─── Available records
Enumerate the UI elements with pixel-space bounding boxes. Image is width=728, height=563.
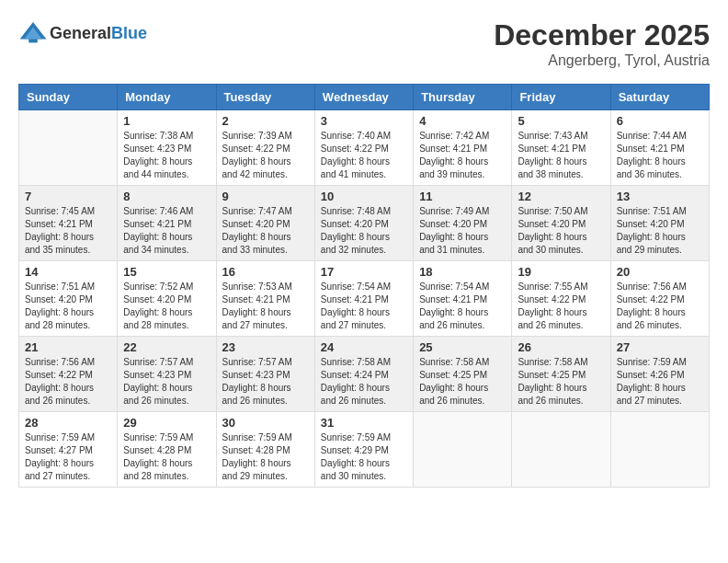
day-number: 13 (617, 190, 703, 203)
day-number: 9 (222, 190, 309, 203)
day-info: Sunrise: 7:53 AMSunset: 4:21 PMDaylight:… (222, 281, 309, 332)
day-number: 16 (222, 265, 309, 279)
calendar-cell: 11Sunrise: 7:49 AMSunset: 4:20 PMDayligh… (414, 186, 512, 261)
calendar-week-row: 1Sunrise: 7:38 AMSunset: 4:23 PMDaylight… (19, 110, 710, 186)
day-info: Sunrise: 7:58 AMSunset: 4:25 PMDaylight:… (518, 356, 604, 408)
logo: GeneralBlue (18, 18, 147, 48)
day-info: Sunrise: 7:45 AMSunset: 4:21 PMDaylight:… (25, 205, 111, 257)
day-number: 29 (123, 416, 210, 430)
day-info: Sunrise: 7:44 AMSunset: 4:21 PMDaylight:… (617, 130, 703, 181)
day-number: 30 (222, 416, 309, 430)
calendar-cell: 4Sunrise: 7:42 AMSunset: 4:21 PMDaylight… (414, 110, 512, 186)
day-info: Sunrise: 7:49 AMSunset: 4:20 PMDaylight:… (419, 205, 506, 257)
day-info: Sunrise: 7:59 AMSunset: 4:27 PMDaylight:… (25, 431, 111, 483)
day-info: Sunrise: 7:55 AMSunset: 4:22 PMDaylight:… (518, 281, 604, 332)
day-number: 5 (518, 114, 604, 128)
day-number: 31 (321, 416, 407, 430)
day-number: 1 (123, 114, 210, 128)
calendar-cell: 28Sunrise: 7:59 AMSunset: 4:27 PMDayligh… (19, 412, 118, 488)
day-number: 20 (617, 265, 703, 279)
calendar-cell (610, 412, 709, 488)
day-number: 14 (25, 265, 111, 279)
calendar-week-row: 7Sunrise: 7:45 AMSunset: 4:21 PMDaylight… (19, 186, 710, 261)
day-number: 15 (123, 265, 210, 279)
calendar-cell: 13Sunrise: 7:51 AMSunset: 4:20 PMDayligh… (610, 186, 709, 261)
month-year: December 2025 (494, 18, 710, 52)
calendar-week-row: 28Sunrise: 7:59 AMSunset: 4:27 PMDayligh… (19, 412, 710, 488)
calendar-cell (414, 412, 512, 488)
calendar-cell: 23Sunrise: 7:57 AMSunset: 4:23 PMDayligh… (216, 337, 314, 412)
day-info: Sunrise: 7:42 AMSunset: 4:21 PMDaylight:… (419, 130, 506, 181)
page-header: GeneralBlue December 2025 Angerberg, Tyr… (18, 18, 710, 69)
day-of-week-monday: Monday (118, 85, 216, 110)
day-number: 28 (25, 416, 111, 430)
day-number: 25 (419, 340, 506, 354)
day-number: 6 (617, 114, 703, 128)
day-info: Sunrise: 7:57 AMSunset: 4:23 PMDaylight:… (222, 356, 309, 408)
day-of-week-sunday: Sunday (19, 85, 118, 110)
day-info: Sunrise: 7:52 AMSunset: 4:20 PMDaylight:… (123, 281, 210, 332)
calendar-cell: 16Sunrise: 7:53 AMSunset: 4:21 PMDayligh… (216, 261, 314, 337)
day-info: Sunrise: 7:51 AMSunset: 4:20 PMDaylight:… (617, 205, 703, 257)
day-number: 8 (123, 190, 210, 203)
calendar-cell: 19Sunrise: 7:55 AMSunset: 4:22 PMDayligh… (512, 261, 610, 337)
day-of-week-thursday: Thursday (414, 85, 512, 110)
day-number: 11 (419, 190, 506, 203)
day-of-week-wednesday: Wednesday (314, 85, 413, 110)
day-number: 18 (419, 265, 506, 279)
calendar-week-row: 21Sunrise: 7:56 AMSunset: 4:22 PMDayligh… (19, 337, 710, 412)
day-info: Sunrise: 7:51 AMSunset: 4:20 PMDaylight:… (25, 281, 111, 332)
day-info: Sunrise: 7:40 AMSunset: 4:22 PMDaylight:… (321, 130, 407, 181)
day-number: 3 (321, 114, 407, 128)
calendar-cell: 1Sunrise: 7:38 AMSunset: 4:23 PMDaylight… (118, 110, 216, 186)
calendar-cell: 27Sunrise: 7:59 AMSunset: 4:26 PMDayligh… (610, 337, 709, 412)
day-info: Sunrise: 7:46 AMSunset: 4:21 PMDaylight:… (123, 205, 210, 257)
day-info: Sunrise: 7:56 AMSunset: 4:22 PMDaylight:… (25, 356, 111, 408)
svg-rect-2 (28, 39, 38, 42)
day-number: 7 (25, 190, 111, 203)
calendar-cell: 17Sunrise: 7:54 AMSunset: 4:21 PMDayligh… (314, 261, 413, 337)
calendar-cell: 7Sunrise: 7:45 AMSunset: 4:21 PMDaylight… (19, 186, 118, 261)
day-info: Sunrise: 7:58 AMSunset: 4:24 PMDaylight:… (321, 356, 407, 408)
day-of-week-tuesday: Tuesday (216, 85, 314, 110)
day-of-week-friday: Friday (512, 85, 610, 110)
day-info: Sunrise: 7:59 AMSunset: 4:28 PMDaylight:… (123, 431, 210, 483)
calendar-cell (19, 110, 118, 186)
day-info: Sunrise: 7:56 AMSunset: 4:22 PMDaylight:… (617, 281, 703, 332)
calendar-cell: 14Sunrise: 7:51 AMSunset: 4:20 PMDayligh… (19, 261, 118, 337)
day-info: Sunrise: 7:48 AMSunset: 4:20 PMDaylight:… (321, 205, 407, 257)
calendar-cell: 10Sunrise: 7:48 AMSunset: 4:20 PMDayligh… (314, 186, 413, 261)
day-number: 2 (222, 114, 309, 128)
calendar-header-row: SundayMondayTuesdayWednesdayThursdayFrid… (19, 85, 710, 110)
calendar-cell: 18Sunrise: 7:54 AMSunset: 4:21 PMDayligh… (414, 261, 512, 337)
calendar-cell: 22Sunrise: 7:57 AMSunset: 4:23 PMDayligh… (118, 337, 216, 412)
calendar-cell: 30Sunrise: 7:59 AMSunset: 4:28 PMDayligh… (216, 412, 314, 488)
calendar-cell: 8Sunrise: 7:46 AMSunset: 4:21 PMDaylight… (118, 186, 216, 261)
calendar-cell: 21Sunrise: 7:56 AMSunset: 4:22 PMDayligh… (19, 337, 118, 412)
calendar-cell: 5Sunrise: 7:43 AMSunset: 4:21 PMDaylight… (512, 110, 610, 186)
logo-text-blue: Blue (111, 24, 147, 42)
calendar-cell: 12Sunrise: 7:50 AMSunset: 4:20 PMDayligh… (512, 186, 610, 261)
calendar-cell: 31Sunrise: 7:59 AMSunset: 4:29 PMDayligh… (314, 412, 413, 488)
day-number: 4 (419, 114, 506, 128)
day-info: Sunrise: 7:54 AMSunset: 4:21 PMDaylight:… (321, 281, 407, 332)
day-number: 26 (518, 340, 604, 354)
day-number: 19 (518, 265, 604, 279)
day-info: Sunrise: 7:58 AMSunset: 4:25 PMDaylight:… (419, 356, 506, 408)
location: Angerberg, Tyrol, Austria (494, 52, 710, 69)
calendar-cell: 15Sunrise: 7:52 AMSunset: 4:20 PMDayligh… (118, 261, 216, 337)
calendar-cell: 2Sunrise: 7:39 AMSunset: 4:22 PMDaylight… (216, 110, 314, 186)
calendar-cell: 20Sunrise: 7:56 AMSunset: 4:22 PMDayligh… (610, 261, 709, 337)
day-info: Sunrise: 7:59 AMSunset: 4:29 PMDaylight:… (321, 431, 407, 483)
day-number: 12 (518, 190, 604, 203)
calendar-cell: 3Sunrise: 7:40 AMSunset: 4:22 PMDaylight… (314, 110, 413, 186)
day-number: 17 (321, 265, 407, 279)
day-info: Sunrise: 7:50 AMSunset: 4:20 PMDaylight:… (518, 205, 604, 257)
day-info: Sunrise: 7:38 AMSunset: 4:23 PMDaylight:… (123, 130, 210, 181)
calendar-table: SundayMondayTuesdayWednesdayThursdayFrid… (18, 84, 710, 488)
day-of-week-saturday: Saturday (610, 85, 709, 110)
calendar-cell: 26Sunrise: 7:58 AMSunset: 4:25 PMDayligh… (512, 337, 610, 412)
calendar-cell: 29Sunrise: 7:59 AMSunset: 4:28 PMDayligh… (118, 412, 216, 488)
day-info: Sunrise: 7:43 AMSunset: 4:21 PMDaylight:… (518, 130, 604, 181)
day-info: Sunrise: 7:54 AMSunset: 4:21 PMDaylight:… (419, 281, 506, 332)
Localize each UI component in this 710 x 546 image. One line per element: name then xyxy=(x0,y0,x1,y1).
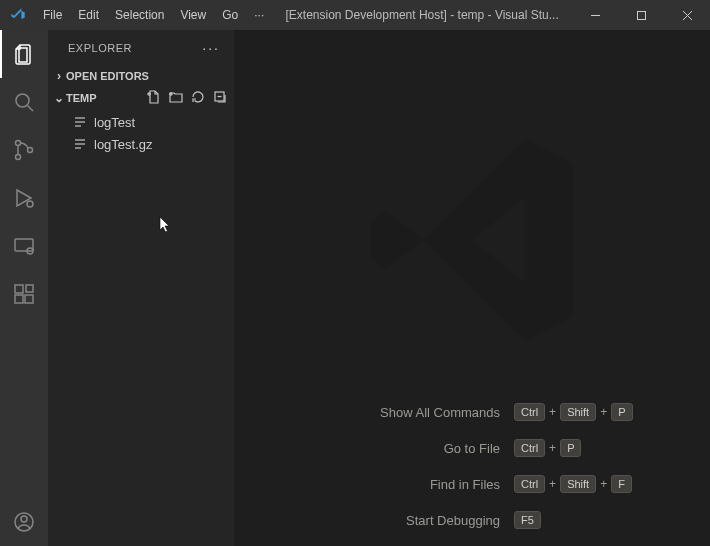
──────
• _What is being asked_:
In the lines above, spot each one that contains the word "header" and copy it.

• _Response to this task_:
page-header: GeneralBlue December 2025 Angerberg, Tyr… (18, 18, 710, 69)
calendar-header-row: SundayMondayTuesdayWednesdayThursdayFrid… (19, 85, 710, 110)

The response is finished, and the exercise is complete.